Carolyn Buck, Red Rock Trail System director for the land trust, said a recently updated master plan has identified seven priority projects as the nonprofit and its partners plot the next phases of the trail expansion. One of those priorities is to extend the existing Civil Rights Trail in downtown Birmingham, connecting it to the east with the newly completed City Walk BHAM and extending it south and west to Legion Field. Existing Civil Rights Trail sections already take walkers from the Smithfield neighborhood up historic Center Street to “Dynamite Hill,” where some of the most virulent battles took place during efforts to desegregate the city in the 1950s and 1960s.

Also among the priorities is a more ambitious plan that would create a 36-mile walking and biking “loop” around greater Birmingham. To date, more than 125 miles of the 750-mile Red Rock system have been constructed, but in unconnected sections around the county. The long-term goal: tying all the sections together with new trails to form a comprehensive countywide network.

During the ribbon-cutting, Woodfin pointed to Birmingham City Councilor Darrell O’Quinn and said it was clear that O’Quinn was “beaming inside” to see the completion of the Hugh Kaul Trail.

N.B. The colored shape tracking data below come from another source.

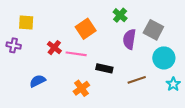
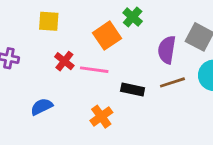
green cross: (120, 15) -> (133, 17), moved
yellow square: (26, 22) -> (49, 21), moved
brown line: (137, 80) -> (172, 82), moved

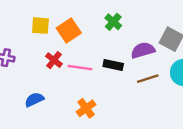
orange square: (107, 36) -> (69, 30), moved
purple semicircle: (167, 50) -> (143, 50), turned 65
black rectangle: (133, 90) -> (113, 65), moved

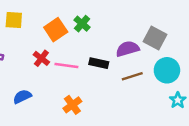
green cross: (113, 22) -> (82, 24), moved
yellow square: (40, 26) -> (14, 20), moved

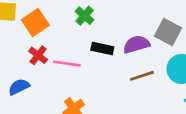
orange square: (56, 30) -> (35, 23), moved
black rectangle: (99, 63) -> (102, 48), moved
blue semicircle: (22, 97) -> (19, 87), moved

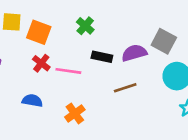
orange square: (35, 23) -> (39, 32), turned -35
brown line: (142, 76) -> (125, 88), moved
blue semicircle: (19, 87) -> (32, 101), moved, turned 36

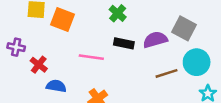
green cross: (85, 26) -> (118, 13), moved
red cross: (41, 63) -> (39, 65), moved
brown line: (125, 88) -> (166, 73), moved

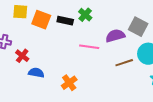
black rectangle: (124, 43) -> (65, 21), moved
pink line: (91, 57) -> (89, 47), moved

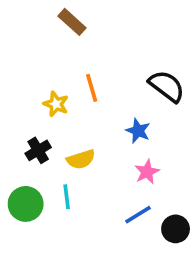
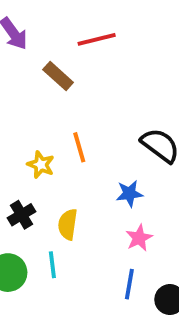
blue star: (138, 131) -> (129, 194), turned -30
yellow semicircle: (81, 159) -> (68, 224), turned 116
blue line: (138, 215) -> (129, 284), turned -48

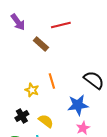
blue star: (129, 194) -> (78, 105), size x1.5
yellow semicircle: (68, 224) -> (46, 121), turned 119

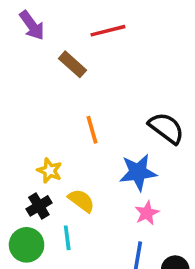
yellow star: (32, 90) -> (50, 171), moved
black cross: (22, 116) -> (39, 206), moved

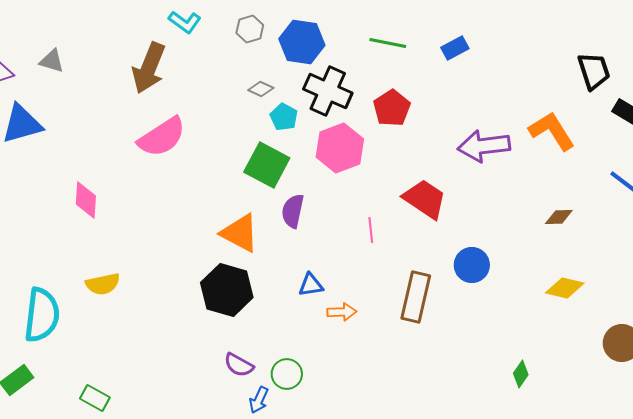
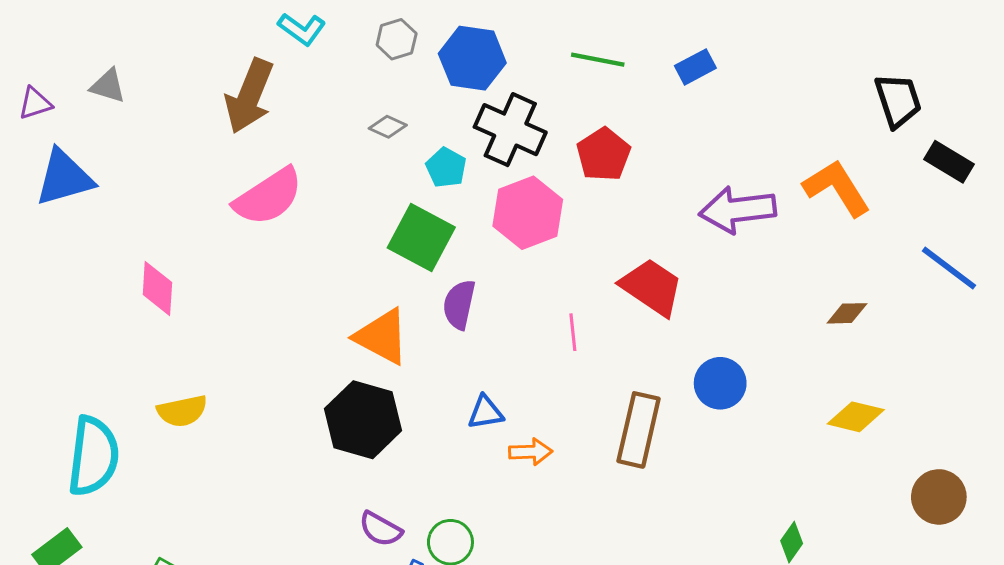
gray diamond: (261, 89) -> (388, 127), moved

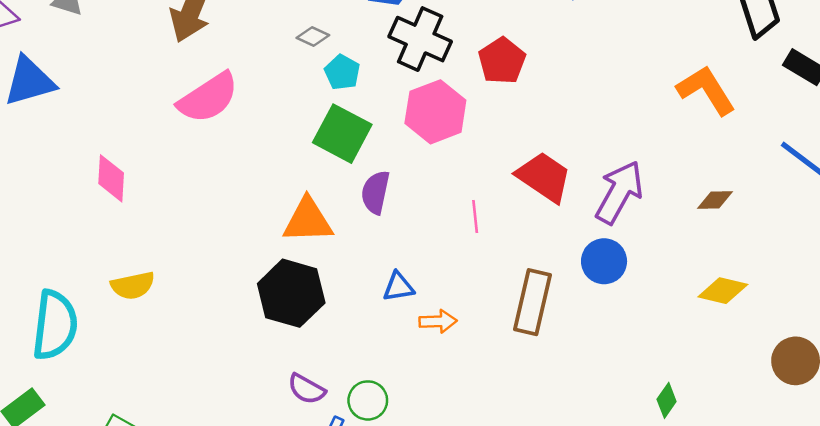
cyan pentagon: (446, 168) -> (342, 72), moved
purple arrow: (738, 210) -> (619, 192), moved, turned 126
orange triangle: (382, 337) -> (308, 220), turned -30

O’Quinn, whose district takes in a large swath of central Birmingham, said that years ago, he commuted to downtown from the city’s Crestwood neighborhood, when there was no pedestrian or bicycle-friendly route. He said completion of the Hugh Kaul Trail creates a “welcoming” path that “solidifies the connectivity” among several Birmingham neighborhoods, and the people and businesses within them.